Mr. Franken dismisses the notion that voters might be unable to take a former comedian seriously, or that seeking public office now might seem a difficult divergence from an earlier path that in 1999 included “Why Not Me?,” a satiric novel about his own mock run for the presidency.
“Minnesotans know what’s a joke and what isn’t,” Mr. Franken said in an interview in jeans, a T-shirt and sweat socks at the Minneapolis town house he bought when he moved here from New York in 2005.
“There’s not necessarily a contradiction certainly between satire and being serious,” he continued. “To me they’ve always been part and parcel of the same thing. What a satirist does is looks at a situation, finds the inconsistencies, hypocrisies, absurdities, and cuts through all the baloney and gets to the truth. That’s pretty good training, I think, for the United States Senate.”
Of course, the Republicans are a tad freaked out that Mr. Franken might beat the incumbent Norm Coleman that they’ve checked their irony at the door.

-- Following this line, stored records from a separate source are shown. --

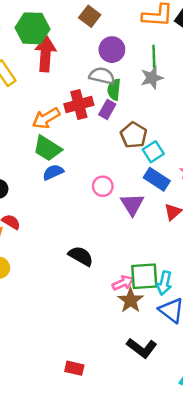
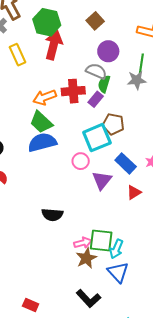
brown pentagon: (134, 135) -> (113, 124), turned -30
cyan square: (153, 152) -> (97, 138), moved, size x1.6
blue semicircle: (53, 172) -> (42, 142), size x1.6
black semicircle: (81, 256) -> (52, 215), turned 145

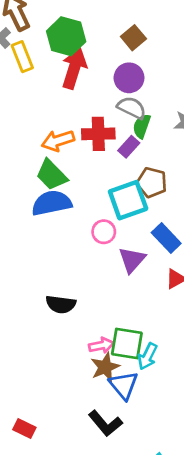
purple circle: (108, 51) -> (129, 78), moved
yellow rectangle: (18, 55) -> (22, 57), moved
blue triangle: (118, 272) -> (124, 385), moved

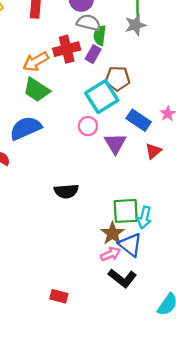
blue semicircle: (52, 203) -> (26, 128), moved
pink arrow: (101, 345) -> (110, 254), moved

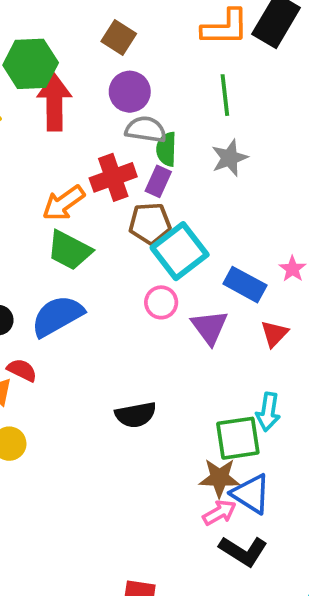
gray star: (135, 25) -> (230, 158), moved
brown pentagon: (118, 79) -> (150, 223), moved
cyan arrow: (144, 218) -> (268, 412), moved
brown star: (112, 233) -> (219, 478), turned -30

“To think of him as a United States senator almost boggles anyone’s imagination,” said Ron Carey, the chairman of the state’s Republican Party. “So much of what he has said is vile and offensive — you can’t even quote it. I look at his words and that’s not how Minnesotans talk, not even in private conversation. His vile bomb throwing is so non-Minnesotan; he must have left his Minnesota roots in Hollywood and New York.”
This from the party that embraces Ann Coulter and Rush Limbaugh…
Go, Al, Go. Anybody that can reduce Bill O’Reilly to a spluttering mass of incoherency and apoplexy is all right by me.